From: marchadr@wellsfargo.com [mailto:marchadr@wellsfargo.com]
Sent: Tuesday, October 25, 2005 11:54 AM
To: steve.g.jones@capgemini.com; soa-blueprints@lists.oasis-open.org
Subject: RE: [soa-blueprints] Anti-Blueprints
Steve,
 
Good idea. I put up the first drafts of them at: http://blueprints.jot.com/WikiHome/SOA+Anti-Patterns/SOA%20Anti-Patterns
 
Let me know if I correctly eloborated and named them for you.
 
Thanks,
 
Dan
-----Original Message-----
From: Jones, Steve G [mailto:steve.g.jones@capgemini.com]
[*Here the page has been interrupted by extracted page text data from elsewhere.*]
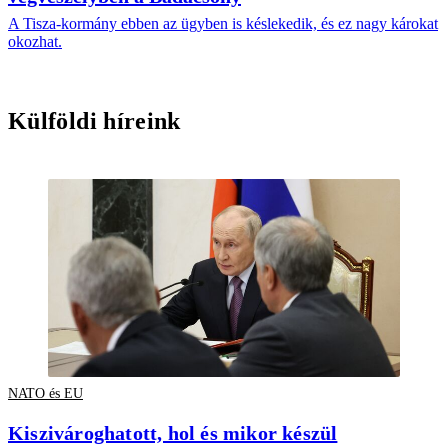
A Tisza-kormány ebben az ügyben is késlekedik, és ez nagy károkat
okozhat.
Külföldi híreink
NATO és EU
Kiszivároghatott, hol és mikor készül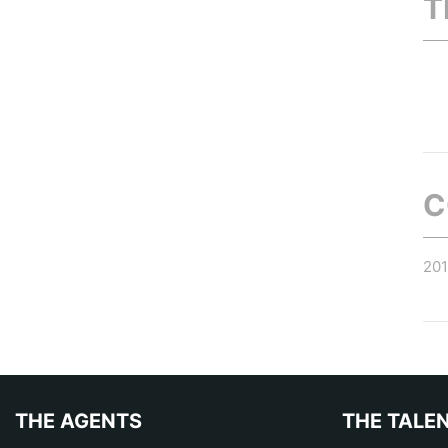
T
C
20
THE AGENTS
THE TALE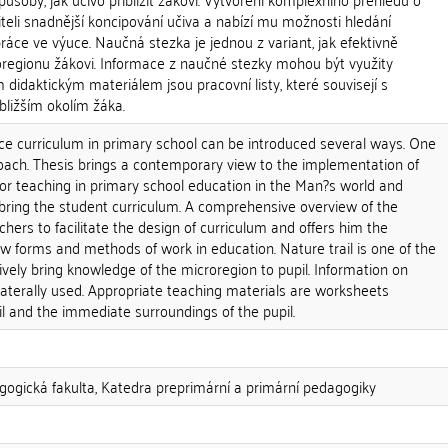
teli snadnější koncipování učiva a nabízí mu možnosti hledání
áce ve výuce. Naučná stezka je jednou z variant, jak efektivně
roregionu žákovi. Informace z naučné stezky mohou být využity
idaktickým materiálem jsou pracovní listy, které souvisejí s
bližším okolím žáka.
nce curriculum in primary school can be introduced several ways. One
roach. Thesis brings a contemporary view to the implementation of
for teaching in primary school education in the Man?s world and
 bring the student curriculum. A comprehensive overview of the
hers to facilitate the design of curriculum and offers him the
new forms and methods of work in education. Nature trail is one of the
ively bring knowledge of the microregion to pupil. Information on
ilaterally used. Appropriate teaching materials are worksheets
ail and the immediate surroundings of the pupil.
gogická fakulta, Katedra preprimární a primární pedagogiky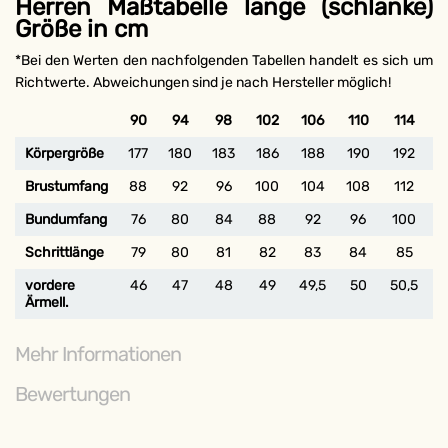
Herren Maßtabelle lange (schlanke)
Größe in cm
*Bei den Werten den nachfolgenden Tabellen handelt es sich um
Richtwerte. Abweichungen sind je nach Hersteller möglich!
90
94
98
102
106
110
114
1
Körpergröße
177
180
183
186
188
190
192
1
Brustumfang
88
92
96
100
104
108
112
1
Bundumfang
76
80
84
88
92
96
100
1
Schrittlänge
79
80
81
82
83
84
85
vordere
46
47
48
49
49,5
50
50,5
Ärmell.
Mehr Informationen
Bewertungen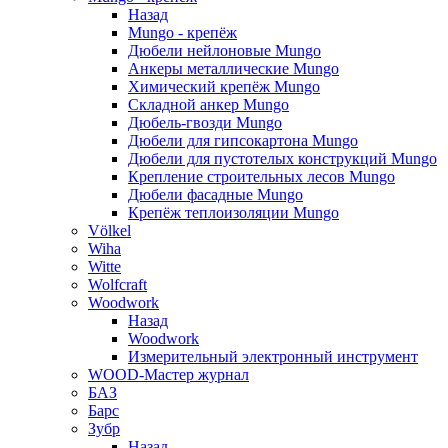
Назад
Mungo - крепёж
Дюбели нейлоновые Mungo
Анкеры металлические Mungo
Химический крепёж Mungo
Складной анкер Mungo
Дюбель-гвозди Mungo
Дюбели для гипсокартона Mungo
Дюбели для пустотелых конструкций Mungo
Крепление строительных лесов Mungo
Дюбели фасадные Mungo
Крепёж теплоизоляции Mungo
Völkel
Wiha
Witte
Wolfcraft
Woodwork
Назад
Woodwork
Измерительный электронный инструмент
WOOD-Мастер журнал
БАЗ
Барс
Зубр
Назад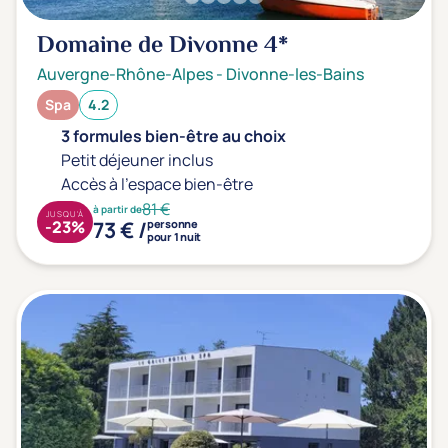
Domaine de Divonne
4*
Auvergne-Rhône-Alpes
-
Divonne-les-Bains
Spa
4.2
3 formules bien-être au choix
Petit déjeuner inclus
Accès à l'espace bien-être
81 €
à partir de
JUSQU'À
73 € /
-23%
personne
pour 1 nuit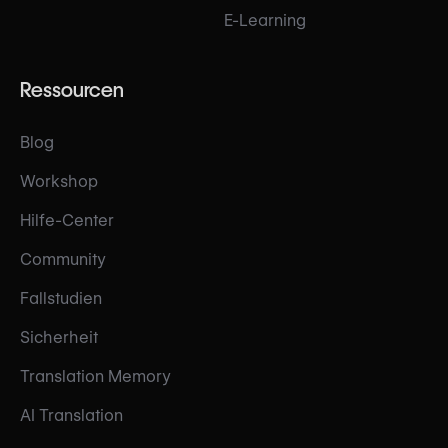
E-Learning
Ressourcen
Blog
Workshop
Hilfe-Center
Community
Fallstudien
Sicherheit
Translation Memory
AI Translation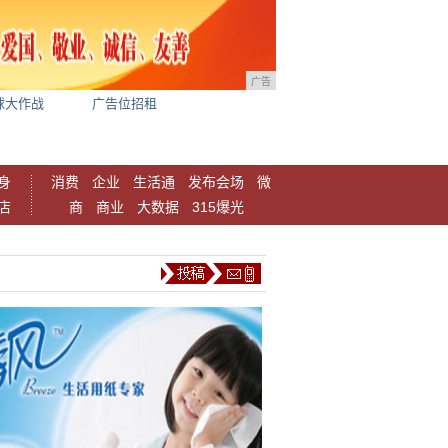
广告
球大作战
广告位招租
身
消费
企业
生活通
发布会场
微
店
商
商业
大数据
315爆光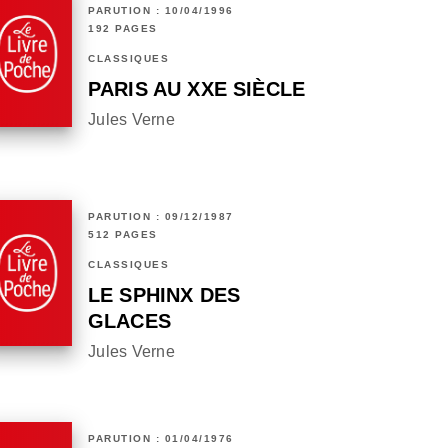
PARUTION : 10/04/1996
192 PAGES
CLASSIQUES
PARIS AU XXE SIÈCLE
Jules Verne
PARUTION : 09/12/1987
512 PAGES
CLASSIQUES
LE SPHINX DES
GLACES
Jules Verne
PARUTION : 01/04/1976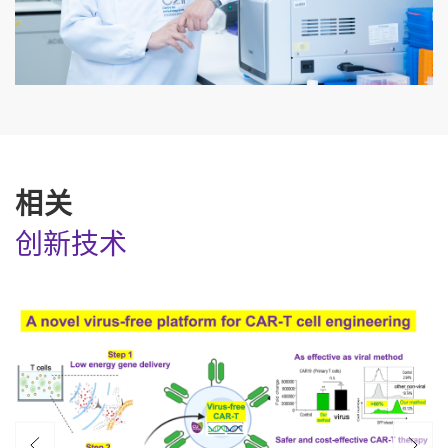
相关
创新技术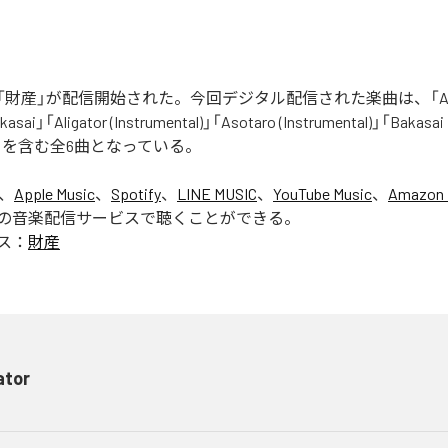
財産」が配信開始された。今回デジタル配信された楽曲は、「Aliga
asai」「Aligator (Instrumental)」「Asotaro (Instrumental)」「Bakasai
ntal)」を含む全6曲となっている。
は、
Apple Music
、
Spotify
、
LINE MUSIC
、
YouTube Music
、
Amazon 
の音楽配信サービスで聴くことができる。
ス：
財産
ator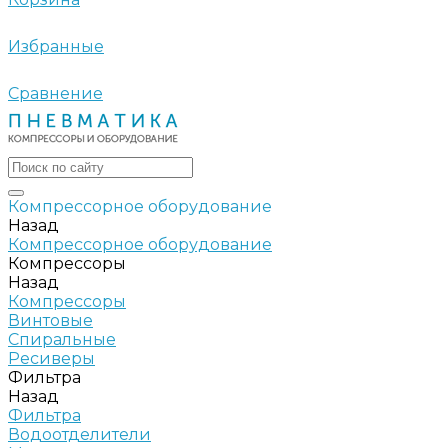
Избранные
Сравнение
Компрессорное оборудование
Назад
Компрессорное оборудование
Компрессоры
Назад
Компрессоры
Винтовые
Спиральные
Ресиверы
Фильтра
Назад
Фильтра
Водоотделители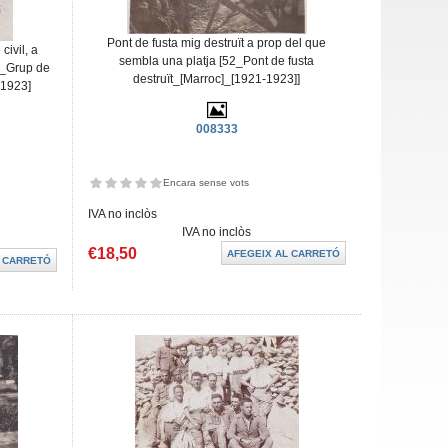
Pont de fusta mig destruït a prop del que
civil, a
sembla una platja [52_Pont de fusta
3_Grup de
destruït_[Marroc]_[1921-1923]]
_1923]
008333
Encara sense vots
IVA no inclòs
IVA no inclòs
€18,50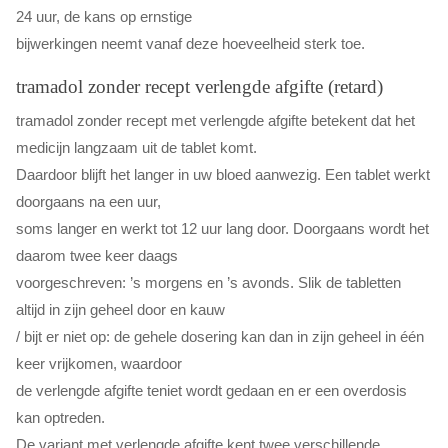
24 uur, de kans op ernstige
bijwerkingen neemt vanaf deze hoeveelheid sterk toe.
tramadol zonder recept verlengde afgifte (retard)
tramadol zonder recept met verlengde afgifte betekent dat het
medicijn langzaam uit de tablet komt.
Daardoor blijft het langer in uw bloed aanwezig. Een tablet werkt
doorgaans na een uur,
soms langer en werkt tot 12 uur lang door. Doorgaans wordt het
daarom twee keer daags
voorgeschreven: ’s morgens en ’s avonds. Slik de tabletten
altijd in zijn geheel door en kauw
/ bijt er niet op: de gehele dosering kan dan in zijn geheel in één
keer vrijkomen, waardoor
de verlengde afgifte teniet wordt gedaan en er een overdosis
kan optreden.
De variant met verlengde afgifte kent twee verschillende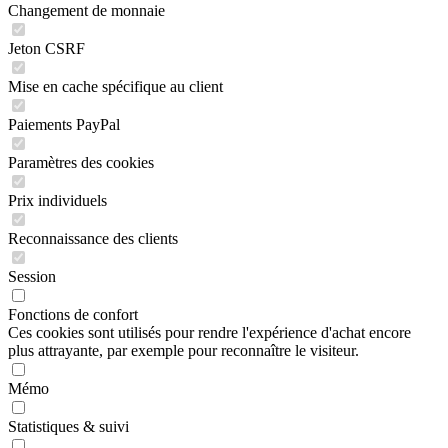
Changement de monnaie
Jeton CSRF
Mise en cache spécifique au client
Paiements PayPal
Paramètres des cookies
Prix individuels
Reconnaissance des clients
Session
Fonctions de confort
Ces cookies sont utilisés pour rendre l'expérience d'achat encore
plus attrayante, par exemple pour reconnaître le visiteur.
Mémo
Statistiques & suivi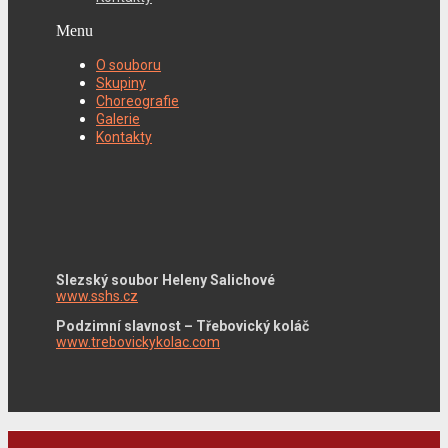
Menu
O souboru
Skupiny
Choreografie
Galerie
Kontakty
Slezský soubor Heleny Salichové
www.sshs.cz
Podzimní slavnost – Třebovický koláč
www.trebovickykolac.com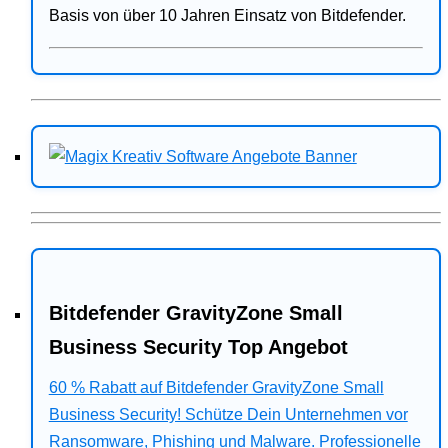
Basis von über 10 Jahren Einsatz von Bitdefender.
Bitdefender GravityZone Small
Business Security Top Angebot
60 % Rabatt auf Bitdefender GravityZone Small
Business Security! Schütze Dein Unternehmen vor
Ransomware, Phishing und Malware. Professionelle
Sent: Tuesday, October 25, 2005 11:21 AM
To: soa-blueprints@lists.oasis-open.org
Subject: [soa-blueprints] Anti-Blueprints
The SOA Blueprints will lay down a “best practice” set of guidelines and templates for delivering SOA.  This will definitely be a positive thing and help expand and firm up people’s understanding of SOA.  One thing that the group states that it will do is define standards and guidelines, does this mean that allied to our blueprints we must also consider the “anti-blueprints” (analogous to anti-patterns) that must be avoided.  So for instance focusing on process over service (bad), only thinking of web services (bad) etc etc.  Defining the blueprints give guidance towards success criteria, but should we also give guidance on failure criteria for acceptance of a system as being “SOA”.
  
Not sure whether this should be in the TC as its laying down best practice, and not to increase the already large workload… but it needs to be somewhere.
 
My top 5 are
 
1)
      
If you’ve started with an enterprise “best practice” process map you are NEVER going to be SOA and 90% probability your system will be inflexible or fail.
2)
      
Web Service point to point is STILL point to point, doing a bad practice in XML doesn’t make it better
3)
      
Splitting into two separate tiers of Service and Process with separate rules and governance results in divergent solutions
4)
      
Creating “business” services based on the belief that IT understands the business results in services that meet neither IT nor business goals
5)
      
Building your own proprietary XML-RPC stack to give yourself “control“
 
The last could still be SOA from one perspective, but I’ve yet to see it done well when the driver was a belief that its better done in house than using standards.  When we get the official Wiki it could be something to document via that route.